The cover for the novel is with me. Sorry, no sneak previews. But it looks great.
In the meantime, I’ve been away for the last six days walking the Rob Roy Way, seventy-three miles from Drymen to Pitlochry with stops at Aberfoyle, Callendar, Strathyre, Killin, Altarnaig and Aberfeldy – Rob Roy and the MacGregor clan’s traditional territory. Fantastic views from the hills onto hidden lochans, glens that nothing but the birds ever see and strenuous walks over the peaks.
Rob Roy’s someone I did a bit of work on a couple of years ago. He’s very much a figure overlaid by other legends, the apocryphal one of Robin Hood among them.
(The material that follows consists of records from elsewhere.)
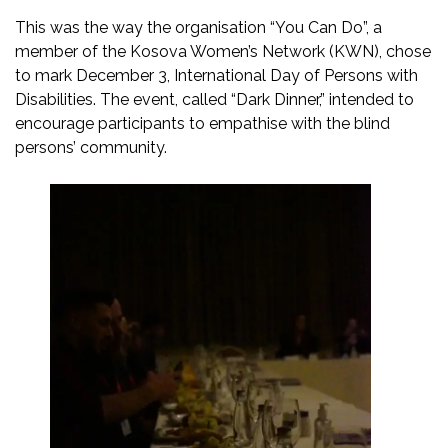
This was the way the organisation “You Can Do”, a
member of the Kosova Women’s Network (KWN), chose
to mark December 3, International Day of Persons with
Disabilities. The event, called “Dark Dinner,” intended to
encourage participants to empathise with the blind
persons’ community.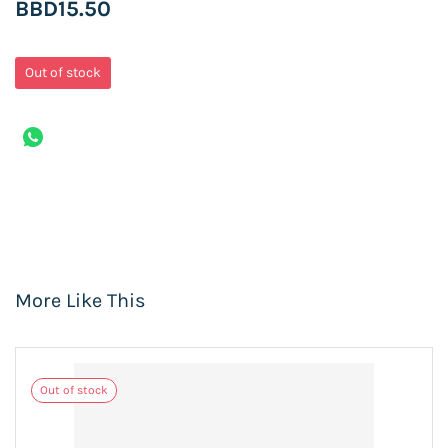
BBD15.50
Out of stock
More Like This
Out of stock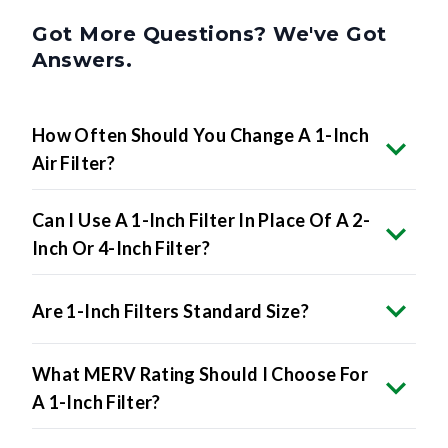
Got More Questions? We've Got
Answers.
How Often Should You Change A 1-Inch
Air Filter?
Can I Use A 1-Inch Filter In Place Of A 2-
Inch Or 4-Inch Filter?
Are 1-Inch Filters Standard Size?
What MERV Rating Should I Choose For
A 1-Inch Filter?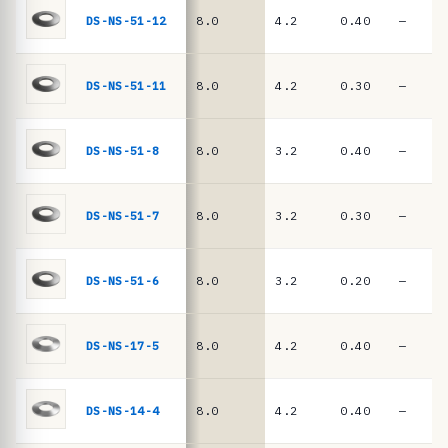
e
springs
DS-NS-51-12
8.0
4.2
0.40
—
·
D
I
DS-NS-51-11
8.0
4.2
0.30
—
N
2
DS-NS-51-8
8.0
3.2
0.40
—
0
9
DS-NS-51-7
8.0
3.2
0.30
—
3
/
D
DS-NS-51-6
8.0
3.2
0.20
—
I
N
DS-NS-17-5
8.0
4.2
0.40
—
E
N
DS-NS-14-4
8.0
4.2
0.40
—
1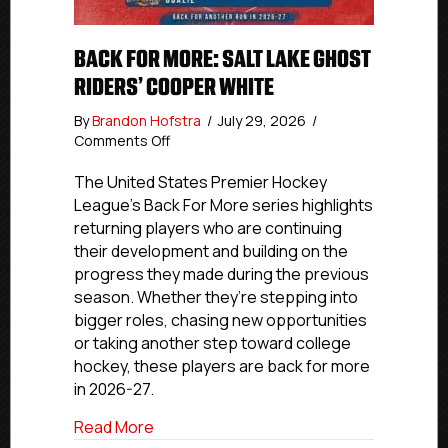
BACK FOR MORE: SALT LAKE GHOST
RIDERS’ COOPER WHITE
By
Brandon Hofstra
/
July 29, 2026
/
on
Comments Off
Back
For
The United States Premier Hockey
More:
League’s Back For More series highlights
Salt
returning players who are continuing
Lake
their development and building on the
Ghost
progress they made during the previous
Riders’
season. Whether they’re stepping into
Cooper
bigger roles, chasing new opportunities
White
or taking another step toward college
hockey, these players are back for more
in 2026-27.
about Back For More: Salt Lake Ghost R
Read More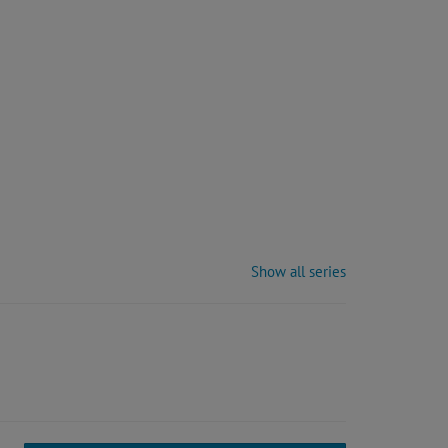
Show all series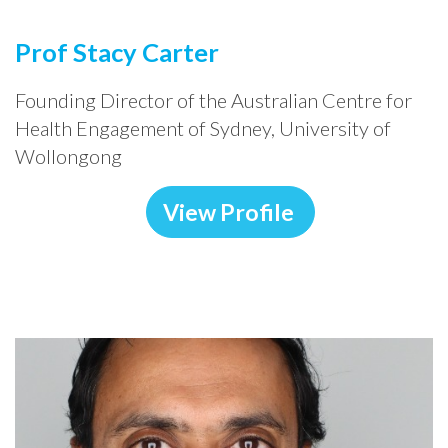
Prof Stacy Carter
Founding Director of the Australian Centre for
Health Engagement of Sydney, University of
Wollongong
View Profile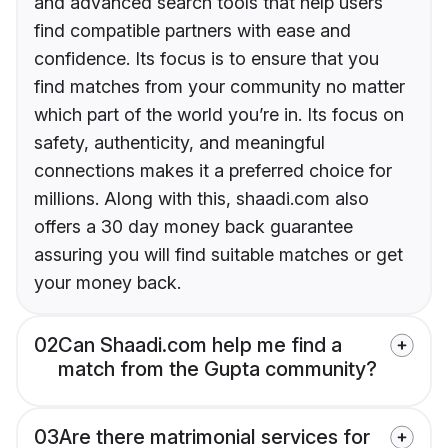
and advanced search tools that help users
find compatible partners with ease and
confidence. Its focus is to ensure that you
find matches from your community no matter
which part of the world you’re in. Its focus on
safety, authenticity, and meaningful
connections makes it a preferred choice for
millions. Along with this, shaadi.com also
offers a 30 day money back guarantee
assuring you will find suitable matches or get
your money back.
02
Can Shaadi.com help me find a
match from the Gupta community?
03
Are there matrimonial services for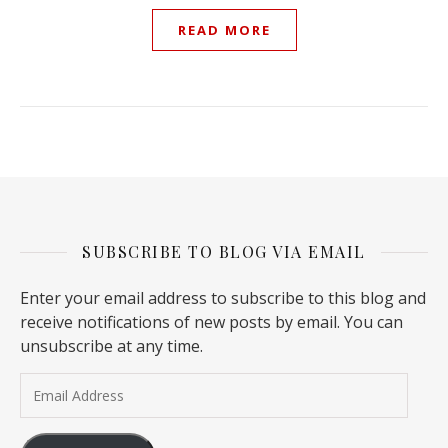
READ MORE
SUBSCRIBE TO BLOG VIA EMAIL
Enter your email address to subscribe to this blog and
receive notifications of new posts by email. You can
unsubscribe at any time.
Email Address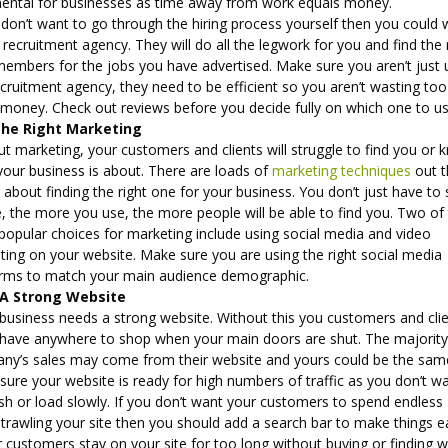
mental for businesses as time away from work equals money.
 don’t want to go through the hiring process yourself then you could
 recruitment agency. They will do all the legwork for you and find the 
members for the jobs you have advertised. Make sure you aren’t just 
cruitment agency, they need to be efficient so you aren’t wasting too
money. Check out reviews before you decide fully on which one to u
The Right Marketing
t marketing, your customers and clients will struggle to find you or
your business is about. There are loads of
marketing techniques
out t
all about finding the right one for your business. You don’t just have to
, the more you use, the more people will be able to find you. Two of
popular choices for marketing include using social media and video
ting on your website. Make sure you are using the right social media
orms to match your main audience demographic.
 A Strong Website
 business needs a strong website. Without this you customers and cli
 have anywhere to shop when your main doors are shut. The majority
ny’s sales may come from their website and yours could be the sam
ure your website is ready for high numbers of traffic as you don’t wa
sh or load slowly. If you don’t want your customers to spend endless
trawling your site then you should add a search bar to make things ea
r customers stay on your site for too long without buying or finding 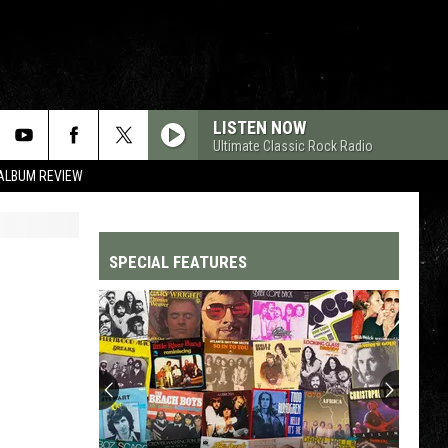
LISTEN NOW
Ultimate Classic Rock Radio
 ALBUM REVIEW
SPECIAL FEATURES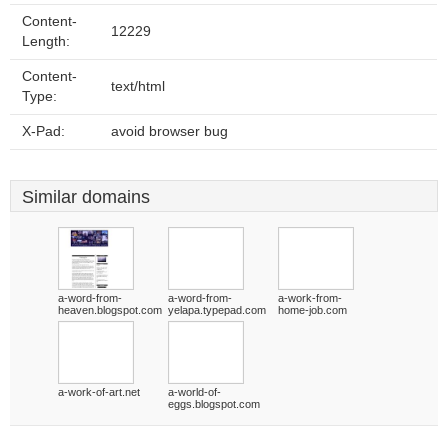
Content-
12229
Length:
Content-
text/html
Type:
X-Pad:
avoid browser bug
Similar domains
a-word-from-
a-word-from-
a-work-from-
heaven.blogspot.com
yelapa.typepad.com
home-job.com
a-work-of-art.net
a-world-of-
eggs.blogspot.com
Indeed, there’s work to be done on legendary outlaws who stand for resistance to authority among the oppressed, figures like Jesse James, King Arthur, Big Foot, Sitting Bull, Rob Roy and Robin of Sherwood himself, to argue that these types of historical figures become legends precisely because people need to believe in them.
I won’t be doing it though. Too many other things to get on with.
But that’s him at the top of the page. He was no oil painting, as they say – although this is an oil painting of course. And here’s the kind of Romantic portrayal of his stamping ground that became part of his popular image.

He was said by some (Walter Scott) to have abnormally long arms, and everyone is agreed (and his name of Red Rob confirms) on his bright red hair. He wasn’t the MacGregor chieftain, but the chief’s uncle, but his qualities of leadership led his proscribed or outlawed clan to the battles of Glensheil and Sherrifmuir, where he played something of an ambiguous part, restraining his troops until the worst of the fighting was over, and retreating before it was finished.
He also seems to have been both a Jacobite and a Hanovarian spy – a double agent, in other words. But then, if you were in his position, stuck between two warring dukes (Montrose and Argyll), and on the borders of two different languages, religions and cultures, you’d hedge your bets too. And that was precisely what he did right to the end, even on his death-bed, converting to Catholicism just before he shuffled off this mortal coil.
Not so much a warrior after all. But a great politician.
But it’s the legend that’s important, not the truth, and that’s what people go in search of when they walk the hills.